All this for under $500. That's a low price to pay for complete piece of mind. :)

And, because I saw a tweet from my friend Rolf about it this morning, I should mention quickly what I do on the server that hosts my e-mail and Web sites. Basically, after much futzing around, I ended up with a simple solution using rsync and expect (to handle authentication prompts) that backs-up all of my Web site data, e-mail, and anything else lying around my account. This is all backed up to the free 100GB Strongspace account that I received as part of my lifetime hosting account with Textdrive (now Joyent). That backup runs every day by itself -- never have to think about it! -- and makes those files available via sFTP and a nifty Web interface.

Note to those of you that use a Linux desktop operating system: obviously, a lot of the above is Mac-centric. If you have some suggestions on how to achieve roughly the same set-up on open hardware and free software, it would be great if you could pop it into the comments. :-)

Comments

2 Comments

Dropbox

Hi Phillip,

Great post!
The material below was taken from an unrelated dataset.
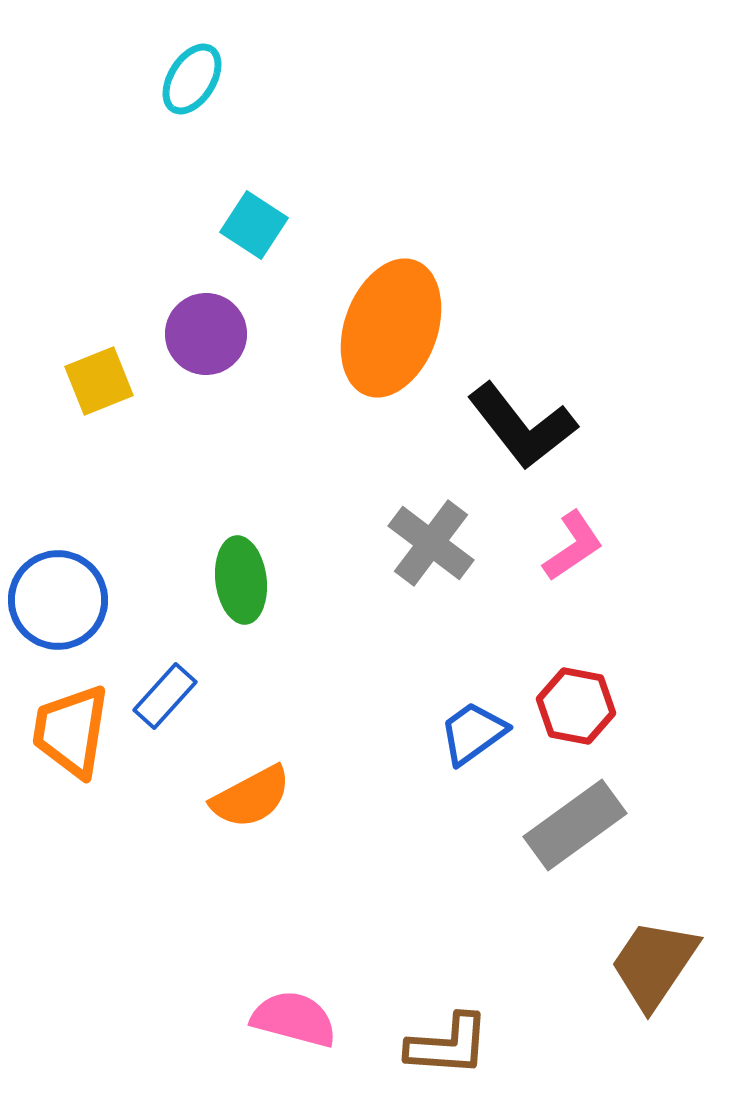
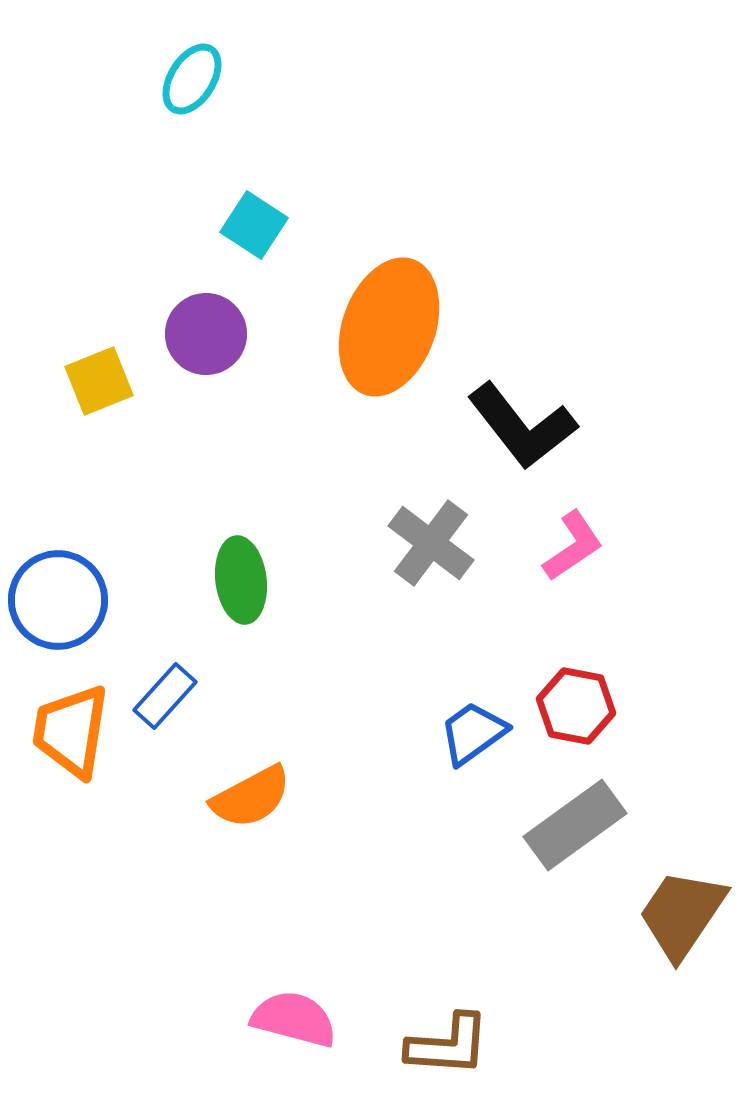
orange ellipse: moved 2 px left, 1 px up
brown trapezoid: moved 28 px right, 50 px up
I'll probably use some combo of what you've described, but my file size and backup needs are nowhere as extensive as yours seem to be.

I'm only regularly backing up my 'active' files - those files that I'm regularly changing. The rest just sit dormant.

I chose to go with Dropbox. It sits on any platform and is operating system agnostic. It's cost is about $50 US per year and it's true cloud computing (of course, you have to trust 'the cloud').

It automatically makes a backup on your desktop while you're logged in. It also automatically updates any other platforms that carry the same Dropbox account, so you're always updated. Finally, if you are using a third-party platform (ie. a library at a computer), you can access your files via a Dropbox login.

It's simplified my file-life in a quantum way :)

Thanks for sharing your

Thanks for sharing your thoughts and ideas. I too was trying to find a perfect storage for the endless pile of data that I have related to my business. There were times where I had nightmares of losing all that data. I have grown even more anxious for searching the perfect backup storage. Praise God Almighty I have finally found it! Thanks
remote online backup

Leave a comment

TrackBack URL: http://www.phillipadsmith.com/trackback/1831

Apathy is Boring says "Parliament is sitting" for youth.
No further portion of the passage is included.